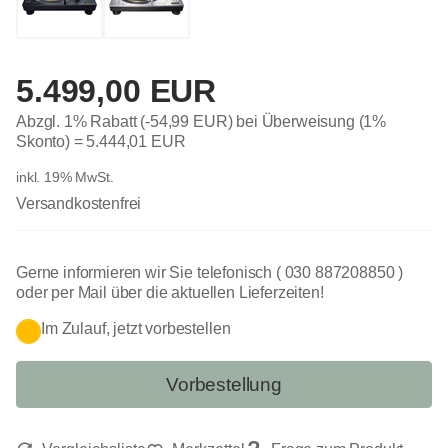
5.499,00 EUR
Abzgl. 1% Rabatt (-54,99 EUR) bei Überweisung (1%
Skonto) =
5.444,01 EUR
inkl. 19% MwSt.
Versandkostenfrei
Gerne informieren wir Sie telefonisch ( 030 887208850 )
oder per Mail über die aktuellen Lieferzeiten!
Im Zulauf, jetzt vorbestellen
Vorbestellung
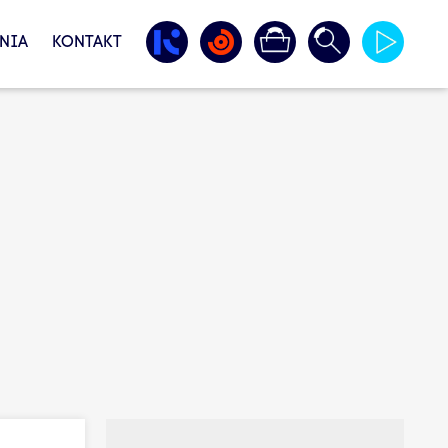
NIA
KONTAKT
--------
Pictures do not belong in your copy; restate word for word the lines from the one containing "Versandkostenfrei" through the last line of the records above.

■ WRITTEN ANSWER
Versandkostenfrei
Gerne informieren wir Sie telefonisch ( 030 887208850 )
oder per Mail über die aktuellen Lieferzeiten!
Im Zulauf, jetzt vorbestellen
Vorbestellung
NIA
KONTAKT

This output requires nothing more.